(Records from a dataset)
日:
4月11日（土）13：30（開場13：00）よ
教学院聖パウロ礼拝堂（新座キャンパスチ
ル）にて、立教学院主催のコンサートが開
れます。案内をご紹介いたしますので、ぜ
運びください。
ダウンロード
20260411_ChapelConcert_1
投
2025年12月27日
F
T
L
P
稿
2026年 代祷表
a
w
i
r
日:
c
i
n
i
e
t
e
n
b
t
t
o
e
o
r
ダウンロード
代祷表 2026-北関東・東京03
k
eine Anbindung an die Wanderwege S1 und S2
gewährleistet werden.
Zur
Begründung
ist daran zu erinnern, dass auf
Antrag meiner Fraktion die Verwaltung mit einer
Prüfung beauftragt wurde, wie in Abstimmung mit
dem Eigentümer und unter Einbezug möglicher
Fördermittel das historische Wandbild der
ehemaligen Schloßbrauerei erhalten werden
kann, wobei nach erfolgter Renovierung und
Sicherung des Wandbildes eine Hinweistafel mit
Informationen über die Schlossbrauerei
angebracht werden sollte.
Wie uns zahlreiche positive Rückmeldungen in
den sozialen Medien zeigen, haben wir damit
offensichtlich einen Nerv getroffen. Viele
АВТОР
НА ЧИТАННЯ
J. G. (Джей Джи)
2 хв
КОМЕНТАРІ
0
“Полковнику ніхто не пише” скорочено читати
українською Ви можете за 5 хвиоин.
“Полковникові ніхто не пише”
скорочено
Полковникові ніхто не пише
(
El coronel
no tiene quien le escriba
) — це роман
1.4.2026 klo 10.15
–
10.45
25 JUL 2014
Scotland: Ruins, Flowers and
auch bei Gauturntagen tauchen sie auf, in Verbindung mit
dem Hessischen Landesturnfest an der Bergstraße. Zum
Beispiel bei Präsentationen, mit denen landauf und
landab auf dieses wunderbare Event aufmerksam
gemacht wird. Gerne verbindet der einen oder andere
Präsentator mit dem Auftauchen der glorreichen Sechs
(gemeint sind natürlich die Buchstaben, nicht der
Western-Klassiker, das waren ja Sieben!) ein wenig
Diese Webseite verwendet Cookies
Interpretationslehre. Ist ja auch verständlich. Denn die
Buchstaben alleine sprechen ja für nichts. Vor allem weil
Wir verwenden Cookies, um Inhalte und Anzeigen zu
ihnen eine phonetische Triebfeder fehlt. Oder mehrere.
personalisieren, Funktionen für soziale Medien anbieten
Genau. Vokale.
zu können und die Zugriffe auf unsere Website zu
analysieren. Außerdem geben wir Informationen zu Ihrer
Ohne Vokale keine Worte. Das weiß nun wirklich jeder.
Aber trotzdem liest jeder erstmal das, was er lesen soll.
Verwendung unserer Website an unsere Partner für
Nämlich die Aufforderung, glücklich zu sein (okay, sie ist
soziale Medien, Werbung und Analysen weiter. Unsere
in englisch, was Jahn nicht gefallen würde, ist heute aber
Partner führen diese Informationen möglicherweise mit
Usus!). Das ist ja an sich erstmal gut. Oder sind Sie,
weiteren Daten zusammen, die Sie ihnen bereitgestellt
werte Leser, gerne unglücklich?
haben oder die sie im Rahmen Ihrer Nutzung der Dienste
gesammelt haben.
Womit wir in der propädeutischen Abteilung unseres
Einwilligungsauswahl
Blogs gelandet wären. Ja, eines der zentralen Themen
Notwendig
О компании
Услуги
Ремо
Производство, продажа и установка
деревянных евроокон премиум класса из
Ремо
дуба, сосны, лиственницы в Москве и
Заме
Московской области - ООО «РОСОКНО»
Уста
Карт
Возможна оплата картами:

→ Problem requirements
Transcribe the lines above between the line holding "2025年12月27日" and the line holding "Antrag meiner Fraktion", inclusive, exactly as they stand and with nothing added.

→ Exercise response
2025年12月27日
F
T
L
P
稿
2026年 代祷表
a
w
i
r
日:
c
i
n
i
e
t
e
n
b
t
t
o
e
o
r
ダウンロード
代祷表 2026-北関東・東京03
k
eine Anbindung an die Wanderwege S1 und S2
gewährleistet werden.
Zur
Begründung
ist daran zu erinnern, dass auf
Antrag meiner Fraktion die Verwaltung mit einer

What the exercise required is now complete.